Most tax advisors are aware of the income tax rule which will deem a personal trust to dispose of and reacquire its assets on the 21st anniversary of the trust for an amount equal to the fair market value of the trust assets at that time. Often referred to simply as the ‘21-year rule’, planning steps should be undertaken prior to the 21st anniversary to mitigate the tax impact of any accrued, but unrealized capital gains, which may arise as a result of the deemed disposition. These steps often involve a distribution of the trust assets to the beneficiaries, which may generally occur on a tax-deferred basis where the beneficiaries are Canadian tax residents.
Failure to plan for the 21-year rule may be a significant issue for a trust owning assets which have increased substantially in value over the years. Consequently, the trust may struggle to raise sufficient cash in order to finance the tax liability on the deemed disposition. This may be the case with trusts which are put in place to hold private company shares, which is a situation common to many private company ownership structures. Similarly, trusts which have non-resident beneficiaries may not be able to take advantage of a tax-deferred distribution of trust assets and in such cases, additional planning steps may be required.
From a practical perspective, it is not difficult to imagine scenarios where the 21st anniversary could be missed. In certain circumstances in the past, personal trusts have not been required to file annual income tax returns. This is the case where the trust has no income or makes no capital distributions in a year. If the only trust assets are the shares of a private company, a trust return may not have been filed for a number of years, provided the shares haven’t paid dividends or personal use real estate.

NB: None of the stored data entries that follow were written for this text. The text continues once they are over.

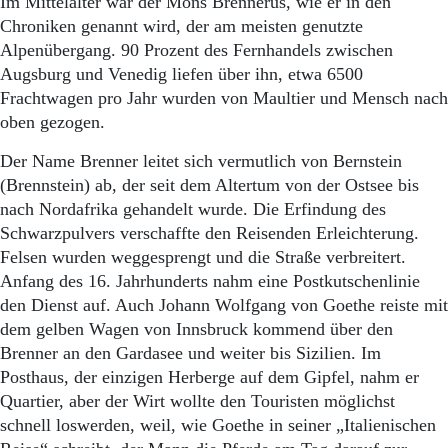
Im Mittelalter war der Mons Brennerus, wie er in den
Chroniken genannt wird, der am meisten genutzte
Alpenübergang. 90 Prozent des Fernhandels zwischen
Augsburg und Venedig liefen über ihn, etwa 6500
Frachtwagen pro Jahr wurden von Maultier und Mensch nach
oben gezogen.
Der Name Brenner leitet sich vermutlich von Bernstein
(Brennstein) ab, der seit dem Altertum von der Ostsee bis
nach Nordafrika gehandelt wurde. Die Erfindung des
Schwarzpulvers verschaffte den Reisenden Erleichterung.
Felsen wurden weggesprengt und die Straße verbreitert.
Anfang des 16. Jahrhunderts nahm eine Postkutschenlinie
den Dienst auf. Auch Johann Wolfgang von Goethe reiste mit
dem gelben Wagen von Innsbruck kommend über den
Brenner an den Gardasee und weiter bis Sizilien. Im
Posthaus, der einzigen Herberge auf dem Gipfel, nahm er
Quartier, aber der Wirt wollte den Touristen möglichst
schnell loswerden, weil, wie Goethe in seiner „Italienischen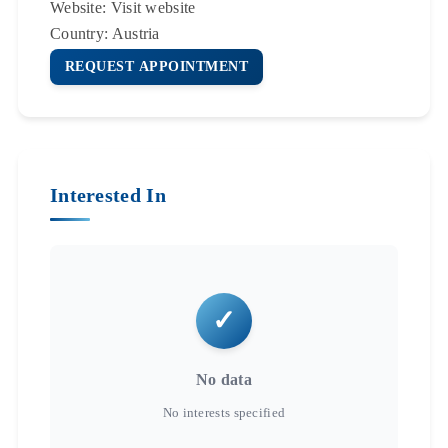
Website:
Visit website
Country:
Austria
REQUEST APPOINTMENT
Interested In
No data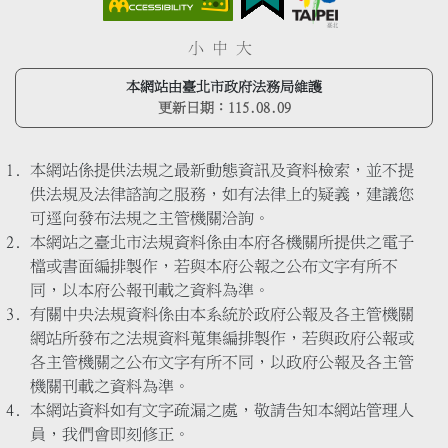
小
中
大
本網站由臺北市政府法務局維護
更新日期：
115.08.09
本網站係提供法規之最新動態資訊及資料檢索，並不提
供法規及法律諮詢之服務，如有法律上的疑義，建議您
可逕向發布法規之主管機關洽詢。
本網站之臺北市法規資料係由本府各機關所提供之電子
檔或書面編排製作，若與本府公報之公布文字有所不
同，以本府公報刊載之資料為準。
有關中央法規資料係由本系統於政府公報及各主管機關
網站所發布之法規資料蒐集編排製作，若與政府公報或
各主管機關之公布文字有所不同，以政府公報及各主管
機關刊載之資料為準。
本網站資料如有文字疏漏之處，敬請告知本網站管理人
員，我們會即刻修正。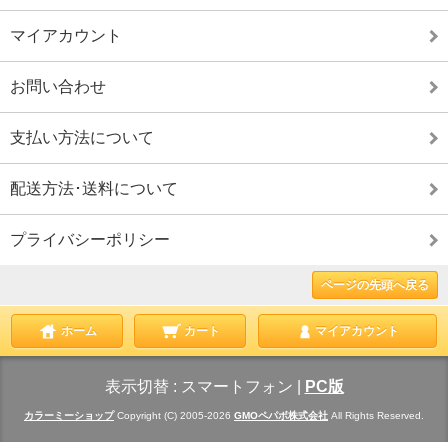
マイアカウント
お問い合わせ
支払い方法について
配送方法･送料について
プライバシーポリシー
ページの先頭へ戻る
ホーム
カート
マイアカウント
表示切替 :
スマートフォン
|
PC版
カラーミーショップ
Copyright (C) 2005-2026
GMOペパボ株式会社
All Rights Reserved.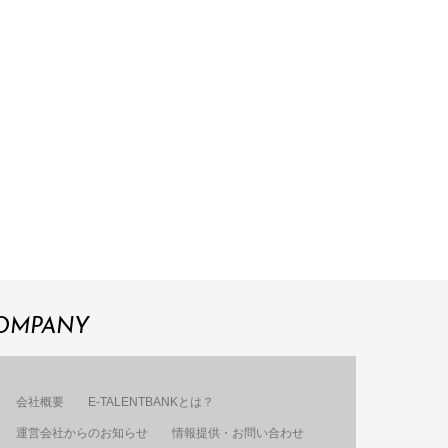
OMPANY
会社概要
E-TALENTBANKとは？
運営会社からのお知らせ
情報提供・お問い合わせ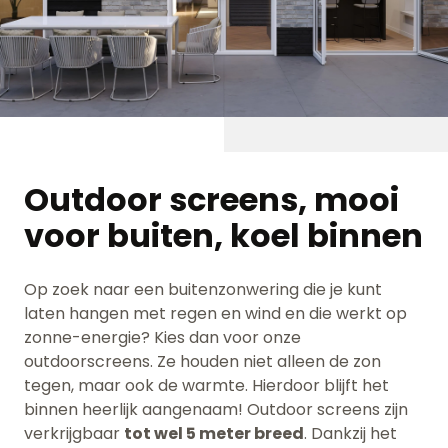
Outdoor screens, mooi
voor buiten, koel binnen
Op zoek naar een buitenzonwering die je kunt
laten hangen met regen en wind en die werkt op
zonne-energie? Kies dan voor onze
outdoorscreens. Ze houden niet alleen de zon
tegen, maar ook de warmte. Hierdoor blijft het
binnen heerlijk aangenaam! Outdoor screens zijn
verkrijgbaar
tot wel 5 meter breed
. Dankzij het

Therefore, tracking of the 21st anniversary may not be top of mind for the trustees.
The 2018 Budget introduced new measures which now require annual reporting and filing of trust returns starting in 2021. The changes will apply even in situations where the trust has had no activity during the year. While the increased reporting requirement presents an additional annual compliance cost for trustees, it would help to serve as a reminder each year to monitor the age of the trust. Additionally, it will allow for appropriate planning steps to be taken well in advance of the trust’s 21st anniversary.
21-year planning and GAAR
As prudent advisors plan for the 21-year rule, the impact of the General Anti-Avoidance Rule (GAAR) to certain types of planning arrangements should also be considered. It is not uncommon for situations to arise whereby the trustees determine that control over the trust assets should remain with the trustees. This could be the case with private company shares owned by the trust for the benefit of individuals who are not involved in the business (i.e. a trust set up for the benefit of grandchildren may come upon the 21- year rule while such individuals are still of school age).
The CRA provided their view1 on a particular series of transactions whereby the trust (Old Trust) assets were distributed to a Canadian resident corporate beneficiary (Canco). Canco was owned by a newly established discretionary trust resident in Canada (New Trust). As a beneficiary of Old Trust, Canco would generally be able to receive the assets of Old Trust on a tax-deferred basis. The result of the transaction effectively reset the 21-year clock by introducing New Trust into indirect ownership over Old Trust's assets. Specific rules in the Income Tax Act deny the ability to reset the 21-year clock by transferring Old Trust assets directly to New Trust. Simply interposing a corporate beneficiary to circumvent the rules was contrary to the object and spirit of the rules and accordingly, CRA indicated they would apply GAAR in such instances.
The comments and results above are a reminder to advisors and trustees alike to be vigilant when dealing with trusts that are coming up to the 21st anniversary. Having the appropriate expertise when planning for the 21-year rule for a trust is critical to ensure that the trustee and beneficiary objectives can be met in a tax efficient manner.